SIMBAD references

Circumstellar disks and outflows play a fundamental role in star formation. Infrared spectro-interferometry allows the inner accretion-ejection region to be resolved. We study the disk and Brγ-emitting region of MWC 297 with high spatial and spectral resolution and compare our observations with disk-wind models. We measured interferometric visibilities, wavelength-differential phases, and closure phases of MWC 297 with a spectral resolution of 12000. To interpret our MWC 297 observations, we employed disk-wind models. The measured continuum visibilities confirm previous results that the continuum-emitting region of MWC 297 is remarkably compact.
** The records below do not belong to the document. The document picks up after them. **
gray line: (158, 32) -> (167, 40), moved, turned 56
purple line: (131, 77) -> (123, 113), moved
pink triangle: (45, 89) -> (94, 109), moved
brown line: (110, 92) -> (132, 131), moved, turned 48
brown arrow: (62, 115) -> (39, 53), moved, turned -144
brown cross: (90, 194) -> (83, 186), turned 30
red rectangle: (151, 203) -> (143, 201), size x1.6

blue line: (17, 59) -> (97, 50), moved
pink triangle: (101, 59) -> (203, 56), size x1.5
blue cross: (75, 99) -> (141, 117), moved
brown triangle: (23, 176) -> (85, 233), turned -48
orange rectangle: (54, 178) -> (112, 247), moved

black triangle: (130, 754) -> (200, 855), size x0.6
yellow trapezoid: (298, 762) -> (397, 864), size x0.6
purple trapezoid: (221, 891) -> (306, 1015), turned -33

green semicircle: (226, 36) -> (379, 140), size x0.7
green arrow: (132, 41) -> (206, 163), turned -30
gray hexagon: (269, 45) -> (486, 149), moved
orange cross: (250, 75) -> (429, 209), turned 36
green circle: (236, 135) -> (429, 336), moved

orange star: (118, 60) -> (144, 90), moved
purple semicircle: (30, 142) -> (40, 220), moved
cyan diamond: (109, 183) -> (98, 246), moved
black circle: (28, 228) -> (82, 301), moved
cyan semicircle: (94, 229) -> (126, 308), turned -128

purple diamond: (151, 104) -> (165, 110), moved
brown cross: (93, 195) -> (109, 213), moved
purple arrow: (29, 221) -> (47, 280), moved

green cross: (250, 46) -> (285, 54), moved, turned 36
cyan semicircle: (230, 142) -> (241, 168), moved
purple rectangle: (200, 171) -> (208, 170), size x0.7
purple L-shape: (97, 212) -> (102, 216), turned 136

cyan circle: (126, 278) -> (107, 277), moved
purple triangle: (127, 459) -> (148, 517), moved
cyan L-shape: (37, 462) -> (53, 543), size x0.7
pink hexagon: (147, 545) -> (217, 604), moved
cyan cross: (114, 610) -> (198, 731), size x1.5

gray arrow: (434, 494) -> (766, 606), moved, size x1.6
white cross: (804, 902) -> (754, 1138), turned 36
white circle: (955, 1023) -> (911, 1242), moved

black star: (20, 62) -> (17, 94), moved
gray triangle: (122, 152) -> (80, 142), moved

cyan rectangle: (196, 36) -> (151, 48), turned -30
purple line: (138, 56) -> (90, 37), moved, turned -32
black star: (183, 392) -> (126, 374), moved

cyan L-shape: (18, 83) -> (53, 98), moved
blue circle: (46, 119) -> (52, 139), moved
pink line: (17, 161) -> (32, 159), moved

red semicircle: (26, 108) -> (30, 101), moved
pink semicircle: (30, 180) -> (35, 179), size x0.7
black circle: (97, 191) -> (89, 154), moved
We derive a continuum ring-fit radius of ∼2.2mas (∼0.56AU at a distance of 250pc), which is ∼5.4 times smaller than the 3 AU dust sublimation radius expected for silicate grains (in the absence of radiation-shielding material). The strongly wavelength-dependent and asymmetric Brγ-emitting region is more extended (∼2.7times) than the continuum-emitting region. At the center of the Brγ line, we derive a Gaussian fit radius of ∼6.3mas HWHM (∼1.6AU). To interpret the observations, we employ a magneto-centrifugally driven disk-wind model consisting of an accretion disk, which emits the observed continuum radiation, and a disk wind, which emits the Brγ line. The calculated wavelength-dependent model intensity distributions and Brγ line profiles are compared with the observations (i.e., K-band spectrum, visibilities, differential phases, and closure phases). The closest fitting model predicts a continuum-emitting disk with an inner radius of ∼0.3AU and a disk wind ejection region with an inner radius of ∼0.5AU (∼17.5 stellar radii). We obtain a disk-wind half-opening angle (the angle between the rotation axis and the innermost streamline of the disk wind) of ∼80°, which is larger than in T Tau models, and a disk inclination angle of ∼20° (i.e., almost pole-on). Our observations with a spectral resolution of 12000 allow us to study the AU-scale environment of MWC 297 in ∼10 different spectral channels across the Brγ emission line. We show that the K-band flux, visibilities, and remarkably strong phases can be explained by the employed magneto-centrifugally driven disk wind model.